* Euro gains on short-covering, stop loss buying
* Greece unveils debt buy-back details
* Merkel does not rule out Greek debt haircut
* Dollar index at one-month low
By Nia Williams
LONDON, Dec 3 (Reuters) - The euro hit a six-week high against the dollar on Monday and analysts said it could rise further as investors trimmed bets against the single currency on signs Greece was making progress in making its debt sustainable.
Greece unveiled better than expected terms on Monday for a planned buy-back of its debt, a day after German Chancellor Angela Merkel said Greece’s creditors may look at writing down more of its debt.
Greek bond prices rallied after details of the buy-back were announced, also lifting Italian and Spanish bond prices and shoring up sentiment towards the euro.

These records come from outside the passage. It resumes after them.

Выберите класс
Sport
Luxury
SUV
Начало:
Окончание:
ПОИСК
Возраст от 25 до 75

The euro climbed to $1.3049, its highest since Oct. 23, before paring gains. It last traded up 0.4 percent on the day at $1.3035. The euro also hit a three-week high of $1.20660 Swiss francs.

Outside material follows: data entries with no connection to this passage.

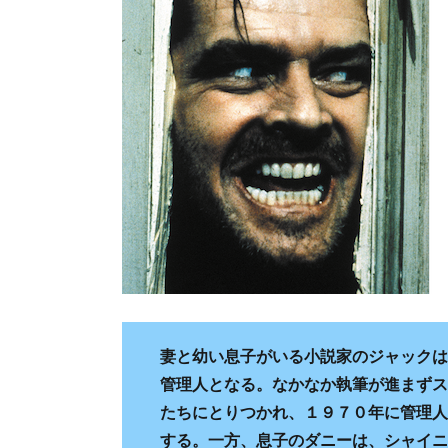
妻と幼い息子がいる小説家のジャックは
管理人となる。なかなか執筆が進まずス
たちにとりつかれ、１９７０年に管理人
する。一方、息子のダニーは、シャイニ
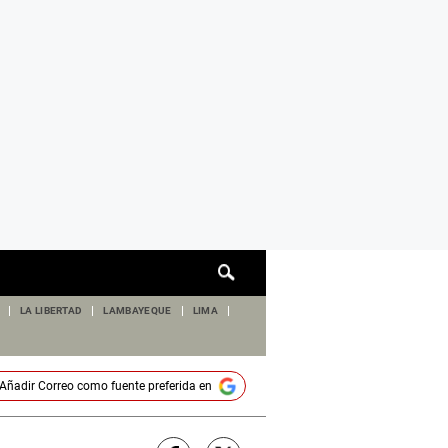
Cuadro
de
búsqueda
LA LIBERTAD
LAMBAYEQUE
LIMA
Añadir
Correo
como fuente preferida en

Traders said stop loss orders were triggered on the euro’s rise above $1.3030, and market players who had bet against the single currency squared their short positions as it firmed.
There was talk of an options barrier at $1.3050 with some sovereign investors looking to sell above $1.3060.

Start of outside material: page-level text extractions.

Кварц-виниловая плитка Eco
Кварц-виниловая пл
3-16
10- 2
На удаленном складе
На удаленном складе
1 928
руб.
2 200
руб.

“Merkel is sounding a bit more flexible and we are getting positioning moves and a bit of flow moves,” said Daragh Maher, FX strategist at HSBC. “A number of people have been trying to sell this rally and perhaps getting caught the wrong way, and that’s why we are able to push higher.”
A slightly better-than-expected Spanish manufacturing PMI survey -- on top of signs of quicker Chinese growth -- also strengthened investor appetite to take on risk.
Earlier, the final reading for the HSBC China Purchasing Managers’ Survey rose to 50.5 in November from 49.5 in October, as the pace of manufacturing activity quickened for the first time in 13 months.
Traders said short-covering in the euro was particularly strong against the Australian dollar, which was hit by below forecast retail sales data and expectations the Reserve Bank of Australia will cut interest rates on Tuesday.
The euro rose more than 0.7 percent to hit a one-month high around A$1.2530. The Aussie weakened 0.15 percent to $1.0420, falling as low as $1.0393 at one point.
The euro’s gains saw the dollar index drop to its lowest in a month. The index fell to 79.918, down 0.3 percent on the day, and chartists said if it closed below its 55-day moving average of 80.086, it could weaken further.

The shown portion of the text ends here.